Круглые желтые глаза Папа остро блеснули из-под жирных розовых складок.
В большие серебряные рюмки, которые он также возил с собой, Пап разлил грузинское вино, предложил выпить.
— За знакомство,— сказал Пап. И, выпив, продолжал:— Как стан — хорошо идет? В нем уйма наших приборов, систем... Наверное, чуть что — нас клянете. А?.. Браните нас?..
Пап повернулся к гостю, рассматривая его изучающе. Пристрастный, бесцеремонный взгляд Папа не понравился Феликсу. «Смотрит, как на котенка», — подумал он и, видя, что Пап ждет ответа, сказал:
— Поругиваем, конечно. Да вам-то что? С вас, как с гуся вода. Тут одна иностранная делегация стан покупает— так приборы, говорят, поставим на него английские.

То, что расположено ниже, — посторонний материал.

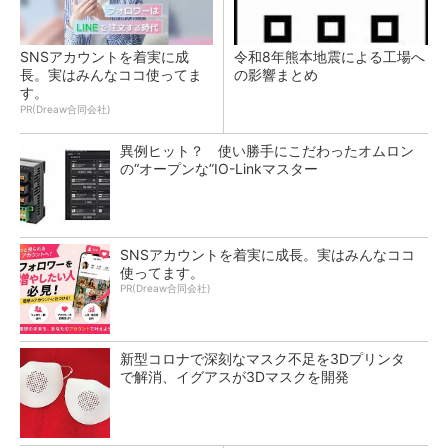
SNSアカウントを着実に成
令和8年熊本地震による工場へ
長。実はみんなココ使ってま
の影響まとめ
す。
PR(Dreaw合同会社)
異例ヒット？ 使い勝手にこだわったオムロン
の“オープンな”IO-Linkマスター
SNSアカウントを着実に成長。実はみんなココ
使ってます。
PR(Dreaw合同会社)
新型コロナで深刻なマスク不足を3Dプリンタ
で解消、イグアスが3Dマスクを開発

Феликс знал, что заказы для стана институт выполнял ещё до того, как Вадим, его брат, стал там директором. И потому не без удовольствия нажимал на слабости приборной оснастки.
— Вы виноваты, — шлепая влажными губами, сказал Пап.— Вы, заводские.
— Почему мы?
— Каркаете на собраниях, болтаете, а они что, не глухие. Они слышат. Все слышат и знают.
— Э, нет, — возразил Феликс, не понимая ещё, на что намекает столичный гость. Они не такие простаки, эти иностранцы. Они этих самых недостатков в работе стана побольше нас видят. Прежде чем о контракте речь вести, они с месяц в цехе торчали, за работой стана наблюдали. У них на счету каждая остановочка, каждая задержка.
— И все равно их напугала безответственная болтовня комсомольцев. Вам не хватает государственного, масштабного мышления. Стан ваш как бы не работал, вы должны говорить о нем только хорошее. Надо быть патриотами. Да, старик, престиж свой уважать надо. А вы раскаркались, языки распустили: «Письмо напишем, шум подымем...».
«Ах, вот оно что! — догадался наконец Феликс, откуда дует ветер.— Я позвонил Вадиму, рассказал о собрании, а он этому... Папу. Ну-ну — что ты ещё мне скажешь, дорогой столичный гость?..» А гость развивал свои экономические мысли:
— Автоматика в наш век — показатель состояния общества, умственного развития людей. Есть в мире малые страны, которые не имеют богатых природных ресурсов, не выплавляют много металла, а ежегодный прирост национального дохода у них не меньше, чем у Америки.
— Странно! — искренне удивился Феликс, никогда не имевший серьезных понятий о политической экономии, едва вытянувший её на тройку в институте.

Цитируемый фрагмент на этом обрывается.